1.× バリウムとは、消化管造影に使用される造影剤の一種である。バリウム検査とは、バリウム(造影剤)を飲んで発泡剤(炭酸)で胃を膨らませ、X線(レントゲン)を連続的に照射しながら撮影する検査する。したがって、バリウムは、消化管内に存在する水分を吸収することにより、腸内の膨満感を引き起こし、排便を促す効果があるが、排便を促す目的のための浣腸液として使用されない。
2.× ヒマシ油とは、伝統的に下剤として用いられる。少量を水に浮かべて経口摂取することで、腸の動きを促進して排便を促す効果がある。つまり、便秘症、食中毒における腸管内容物の排除、消化管検査時または手術前後における腸管内容物の排除などの目的で用いられる。

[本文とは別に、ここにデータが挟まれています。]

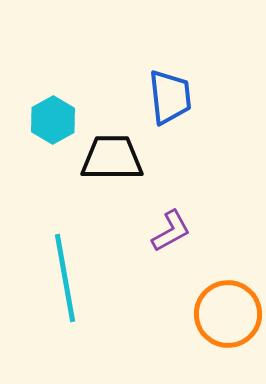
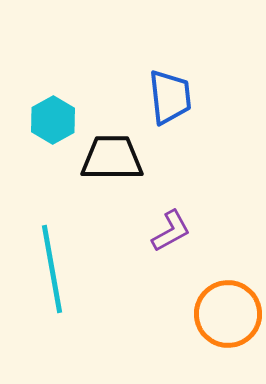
cyan line: moved 13 px left, 9 px up
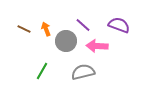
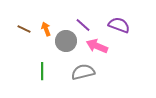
pink arrow: rotated 20 degrees clockwise
green line: rotated 30 degrees counterclockwise
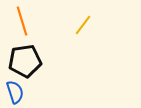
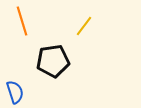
yellow line: moved 1 px right, 1 px down
black pentagon: moved 28 px right
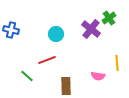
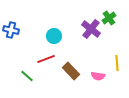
cyan circle: moved 2 px left, 2 px down
red line: moved 1 px left, 1 px up
brown rectangle: moved 5 px right, 15 px up; rotated 42 degrees counterclockwise
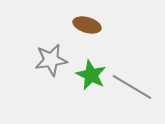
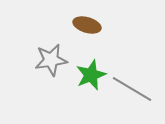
green star: rotated 24 degrees clockwise
gray line: moved 2 px down
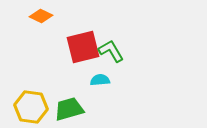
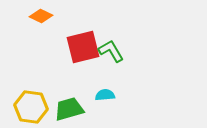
cyan semicircle: moved 5 px right, 15 px down
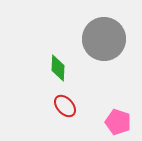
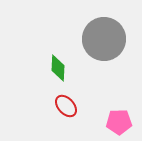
red ellipse: moved 1 px right
pink pentagon: moved 1 px right; rotated 20 degrees counterclockwise
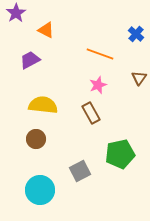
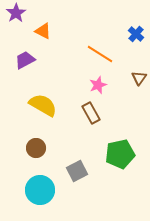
orange triangle: moved 3 px left, 1 px down
orange line: rotated 12 degrees clockwise
purple trapezoid: moved 5 px left
yellow semicircle: rotated 24 degrees clockwise
brown circle: moved 9 px down
gray square: moved 3 px left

3.〇 正しい。グリセリンは、排便を促す目的のために浣腸液である。グリセリン浣腸とは、直腸内に50%グリセリン液を注入して排便を促す処置のことである。術前処置または便秘の治療として、直腸内容物を除去するために行われる。浣腸は一般的な処置であるが、腸管穿孔や溶血、血圧低下などさまざまなリスクがある。
4.× エタノールとは、広く消毒液として用いられる。皮膚や手術部位の消毒、医療器具の洗浄消毒などに用いられ、粘膜への使用は禁忌である。
17 他の医薬品と区別して貯蔵し、鍵をかけた堅固な設備内に保管することが法律で定められているのはどれか
1.ヘパリン
2.インスリン
3.リドカイン
4.フェンタニル
解答4
解説
(保管)
第三十四条 麻薬取扱者は、その所有し、又は管理する麻薬を、その麻薬業務所内で保管しなければならない。
2 前項の保管は、麻薬以外の医薬品(覚せい剤を除く。)と区別し、かぎをかけた堅固な設備内に貯蔵して行わなければならない。
(※一部引用:「麻薬及び向精神薬取締法」e-GOV法令検索様HPより)
1.× ヘパリンとは、血液凝固阻止剤で、抗凝固といって、血液を固まりにくくする作用がある。人の肝臓でも生成される。したがって、医療現場では、血栓塞栓症の防止や治療、カテーテル挿入時の血液凝固防止などにも用いられる。
2.× インスリンとは、血糖降下作用のある糖尿病治療薬(劇薬)である。危険な医薬品であることに変わりはないが、劇薬はほかの薬剤と区別してひとまとめに保管し、必ずしも鍵をかけなくてもよい。ちなみに、インスリンとは、膵臓のランゲルハンス島にあるβ細胞から分泌されるホルモンの一種で、①血糖低下、②脂肪合成の作用がある。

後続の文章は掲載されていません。